Barack Obama is certain to be remembered as one of the great political speakers of our time. But the

By Dominic Sandbrook

The new tuxedo has been ordered, the balls are on schedule, and all that Barack Obama needs now is the speech. The largest crowd for a presidential inauguration in history is expected to descend on Washington on 20 January for the new president’s swearing-in, and already the Georgetown gossips are speculating about his inaugural address.

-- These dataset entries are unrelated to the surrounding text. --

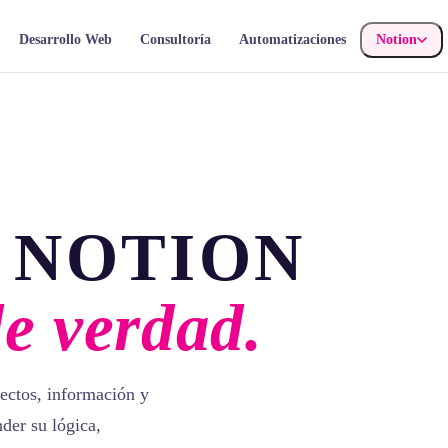
Desarrollo Web
Consultoría
Automatizaciones
Notion
 NOTION
de verdad.
ectos, información y
der su lógica,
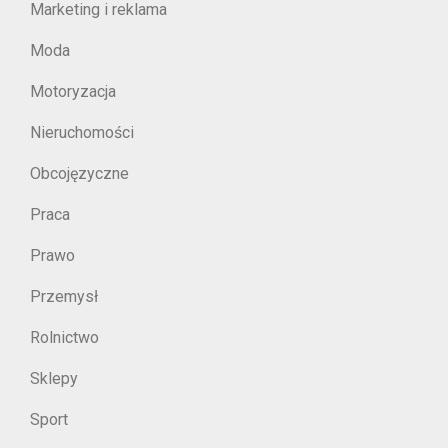
Marketing i reklama
Moda
Motoryzacja
Nieruchomości
Obcojęzyczne
Praca
Prawo
Przemysł
Rolnictwo
Sklepy
Sport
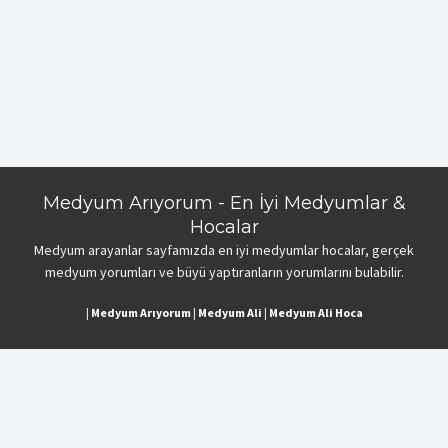
Medyum Arıyorum - En İyi Medyumlar &
Hocalar
Medyum arayanlar sayfamızda en iyi medyumlar hocalar, gerçek
medyum yorumları ve büyü yaptıranların yorumlarını bulabilir.
|
Medyum Arıyorum
|
Medyum Ali
|
Medyum Ali Hoca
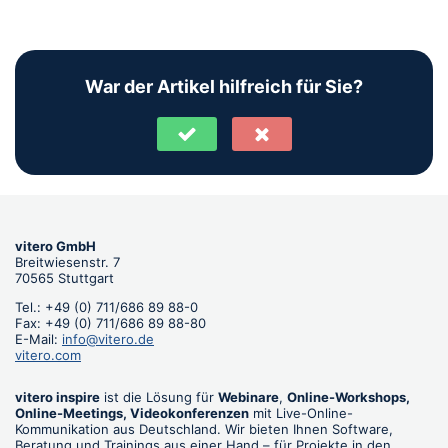
War der Artikel hilfreich für Sie?
vitero GmbH
Breitwiesenstr. 7
70565 Stuttgart
Tel.: +49 (0) 711/686 89 88-0
Fax: +49 (0) 711/686 89 88-80
E-Mail:
info@vitero.de
vitero.com
vitero inspire
ist die Lösung für
Webinare
,
Online-Workshops,
Online-Meetings, Videokonferenzen
mit Live-Online-
Kommunikation aus Deutschland. Wir bieten Ihnen Software,
Beratung und Trainings aus einer Hand – für Projekte in den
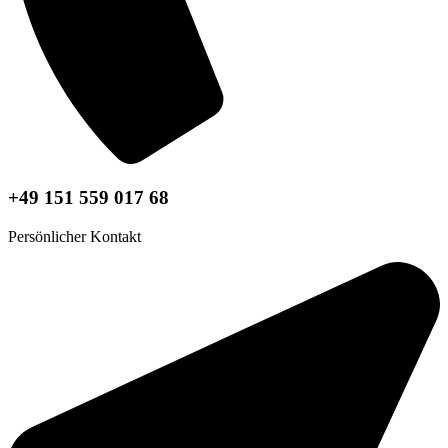
+49 151 559 017 68
Persönlicher Kontakt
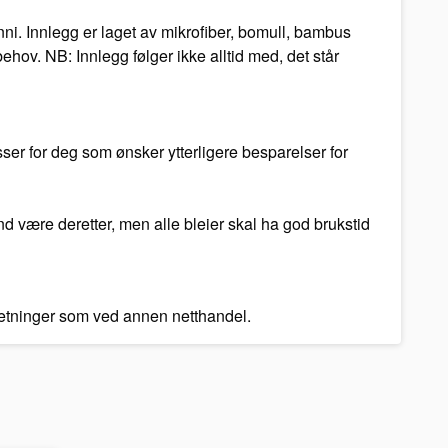
ni. Innlegg er laget av mikrofiber, bomull, bambus
hov. NB: Innlegg følger ikke alltid med, det står
ser for deg som ønsker ytterligere besparelser for
and være deretter, men alle bleier skal ha god brukstid
tsetninger som ved annen netthandel.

Never perhaps has the bar been set higher, because, as his Republican opponents put it, Obama is above all a “person of words”. His rise to power began with words, when he addressed the Democratic National Convention as a mere senatorial aspirant four years ago, and his extraordinary facility with the spoken word became one of the most striking features of his long march to the presidency. After the election, the New Yorker literary critic James Wood even published a close reading of his victory speech in Chicago, tracing the allusions to Abraham Lincoln and Martin Luther King, and exploring his use of history, his fondness for repetition, and the “plain but musical” flow of his language.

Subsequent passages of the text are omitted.